I'll be the first to admit those are pretty slim odds, but it's always fun to dig up these little performance things hidden in the JVM and store them away for later use in some interesting project.

Nice decompile with the enums... no idea what's with the array either; another hidden gem to at least be aware of.

This is alot like when autoboxing came out. New Java people thought int i and Integer ii were the same when used in different settings, not realizing that under the covers Integer.valueOf(i) and ii.intValue() are getting generated.

It's great if valueOf is returning a cached value (-127 to 128) but beyond that you are just object-creating all over the place.

Working on SJXP (xml parser layer that sits ontop of Pull Parser to make it like XPath, but super fast) I did some HPROF and found my use of path hashcode lookups in a Map<Integer, String> was generating millions of Objects.
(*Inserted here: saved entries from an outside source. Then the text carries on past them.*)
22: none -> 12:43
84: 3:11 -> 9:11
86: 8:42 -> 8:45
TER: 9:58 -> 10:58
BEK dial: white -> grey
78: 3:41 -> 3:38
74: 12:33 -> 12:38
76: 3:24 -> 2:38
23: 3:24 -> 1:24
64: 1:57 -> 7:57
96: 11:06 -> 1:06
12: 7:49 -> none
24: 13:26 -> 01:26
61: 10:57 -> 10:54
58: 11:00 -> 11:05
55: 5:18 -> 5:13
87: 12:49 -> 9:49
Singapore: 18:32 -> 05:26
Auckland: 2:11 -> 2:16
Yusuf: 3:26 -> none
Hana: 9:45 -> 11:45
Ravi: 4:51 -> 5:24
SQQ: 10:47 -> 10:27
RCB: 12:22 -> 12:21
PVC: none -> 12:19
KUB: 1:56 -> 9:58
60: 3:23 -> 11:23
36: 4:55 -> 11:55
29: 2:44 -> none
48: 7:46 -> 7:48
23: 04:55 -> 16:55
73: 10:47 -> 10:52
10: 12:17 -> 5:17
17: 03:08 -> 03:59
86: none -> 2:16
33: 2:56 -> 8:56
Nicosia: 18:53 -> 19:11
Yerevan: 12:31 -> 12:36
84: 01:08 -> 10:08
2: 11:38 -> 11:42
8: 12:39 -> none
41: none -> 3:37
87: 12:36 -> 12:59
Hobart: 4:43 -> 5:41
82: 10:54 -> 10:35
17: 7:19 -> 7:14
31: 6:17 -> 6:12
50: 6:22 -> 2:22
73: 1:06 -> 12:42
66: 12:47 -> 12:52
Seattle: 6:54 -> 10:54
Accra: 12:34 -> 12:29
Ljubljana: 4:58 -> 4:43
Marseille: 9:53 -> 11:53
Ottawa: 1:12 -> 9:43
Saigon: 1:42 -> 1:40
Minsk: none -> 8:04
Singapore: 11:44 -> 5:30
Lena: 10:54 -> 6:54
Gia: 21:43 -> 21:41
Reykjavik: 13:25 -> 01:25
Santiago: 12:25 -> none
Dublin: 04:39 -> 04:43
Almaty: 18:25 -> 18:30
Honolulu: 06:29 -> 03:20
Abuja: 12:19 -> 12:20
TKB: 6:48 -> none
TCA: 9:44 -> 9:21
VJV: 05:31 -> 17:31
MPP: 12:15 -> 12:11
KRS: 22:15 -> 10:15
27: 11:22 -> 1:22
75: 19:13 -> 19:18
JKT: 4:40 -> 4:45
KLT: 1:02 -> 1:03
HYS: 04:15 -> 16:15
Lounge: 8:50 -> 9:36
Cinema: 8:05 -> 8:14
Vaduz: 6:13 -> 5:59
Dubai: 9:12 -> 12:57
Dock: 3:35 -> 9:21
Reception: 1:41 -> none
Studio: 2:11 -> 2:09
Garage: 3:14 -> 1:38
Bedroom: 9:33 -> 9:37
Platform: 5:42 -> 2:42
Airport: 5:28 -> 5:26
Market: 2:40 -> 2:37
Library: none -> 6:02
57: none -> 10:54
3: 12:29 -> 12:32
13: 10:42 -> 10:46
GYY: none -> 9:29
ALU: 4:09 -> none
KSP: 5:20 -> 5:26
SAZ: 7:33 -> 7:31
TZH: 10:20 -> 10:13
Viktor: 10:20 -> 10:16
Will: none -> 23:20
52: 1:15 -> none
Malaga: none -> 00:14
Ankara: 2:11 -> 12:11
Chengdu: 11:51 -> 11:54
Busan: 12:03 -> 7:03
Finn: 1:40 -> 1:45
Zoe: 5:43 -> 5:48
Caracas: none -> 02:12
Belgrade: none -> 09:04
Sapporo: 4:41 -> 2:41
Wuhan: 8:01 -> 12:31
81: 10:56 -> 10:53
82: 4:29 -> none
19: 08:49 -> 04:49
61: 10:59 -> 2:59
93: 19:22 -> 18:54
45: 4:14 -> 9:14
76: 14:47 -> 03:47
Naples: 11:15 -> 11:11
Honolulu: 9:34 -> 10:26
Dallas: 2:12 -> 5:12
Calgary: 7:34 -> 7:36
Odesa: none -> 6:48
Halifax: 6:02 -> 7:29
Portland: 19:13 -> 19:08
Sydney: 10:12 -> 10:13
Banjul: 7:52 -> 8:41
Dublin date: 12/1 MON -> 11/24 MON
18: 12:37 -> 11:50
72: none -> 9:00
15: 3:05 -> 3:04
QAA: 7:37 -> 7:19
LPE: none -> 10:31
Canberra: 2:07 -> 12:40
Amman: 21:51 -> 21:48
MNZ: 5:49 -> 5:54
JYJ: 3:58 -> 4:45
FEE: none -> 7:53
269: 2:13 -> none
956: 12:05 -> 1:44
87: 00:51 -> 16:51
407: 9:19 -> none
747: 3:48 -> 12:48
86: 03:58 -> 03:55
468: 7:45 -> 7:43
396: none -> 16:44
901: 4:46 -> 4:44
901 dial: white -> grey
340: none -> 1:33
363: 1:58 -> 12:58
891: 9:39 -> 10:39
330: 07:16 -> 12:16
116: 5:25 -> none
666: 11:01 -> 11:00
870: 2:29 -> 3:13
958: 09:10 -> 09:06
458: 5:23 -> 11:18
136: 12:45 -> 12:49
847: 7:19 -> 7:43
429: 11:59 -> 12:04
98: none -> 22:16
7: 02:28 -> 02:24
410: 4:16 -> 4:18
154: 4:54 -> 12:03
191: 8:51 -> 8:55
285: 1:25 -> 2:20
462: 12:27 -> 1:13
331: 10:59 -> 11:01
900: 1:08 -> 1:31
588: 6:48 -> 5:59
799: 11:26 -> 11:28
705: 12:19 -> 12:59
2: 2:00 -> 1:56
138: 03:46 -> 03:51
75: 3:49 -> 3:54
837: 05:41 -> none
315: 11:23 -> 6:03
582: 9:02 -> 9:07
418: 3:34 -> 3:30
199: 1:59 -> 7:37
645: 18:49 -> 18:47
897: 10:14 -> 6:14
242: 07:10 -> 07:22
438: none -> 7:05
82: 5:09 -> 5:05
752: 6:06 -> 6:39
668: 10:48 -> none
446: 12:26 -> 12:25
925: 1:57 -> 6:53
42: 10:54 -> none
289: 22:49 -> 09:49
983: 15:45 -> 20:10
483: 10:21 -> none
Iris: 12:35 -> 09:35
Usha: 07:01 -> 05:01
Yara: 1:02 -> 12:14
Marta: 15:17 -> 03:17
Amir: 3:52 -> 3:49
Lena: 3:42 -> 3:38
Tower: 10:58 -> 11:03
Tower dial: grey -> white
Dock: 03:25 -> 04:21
So I moved to an Integer cache that holds the Integer object generated from the hashCode() and re-uses it as needed.

Ended up dropping the overhead (CPU and memory) of the library below everything in native XPP to where it adds almost no overhead.

Anyway -- thanks for diving deep with me on that, we have two new tricks up our sleeves ;)


I wonder why it doesn't just switch on the ordinal directly.

I don't know how JVM bytecode works, or if it's even possible to assign discontiguous ordinal values, but in C compiled to x86 assembly language, a switch statement on (mostly-)contiguous values can be converted into a jump table. If there are large gaps in the switch values, either you have a lot of wasted space in the jump table, you have multiple jump tables, or you fall back to if/elseif/etc-style code.

It would make more sense to me to assign the contiguous integer values during the construction of the Enum, but maybe that doesn't work when Java 7 code tries to use an Enum compiled with Java 6 or earlier.


> I don't know how JVM bytecode works, or if it's even possible to assign discontiguous ordinal values

That was my first thought as well, but I double checked and the ordinal() method is final, so you're guaranteed not to get anything other than continuous values for your enums.

> in C compiled to x86 assembly language, a switch statement on (mostly-)contiguous values can be converted into a jump table

Ah, this is probably the intention. The JVM can probably optimize the switch. I just checked it, and when there are multiple switch statements in a class only using a few values in an enum, it tries to make them all sequential in the switch, that's why it uses the array. I guess it's just a mistake (or lazy coding) that it always makes the array size TheEnum.values().length rather than how many it's actually going to use.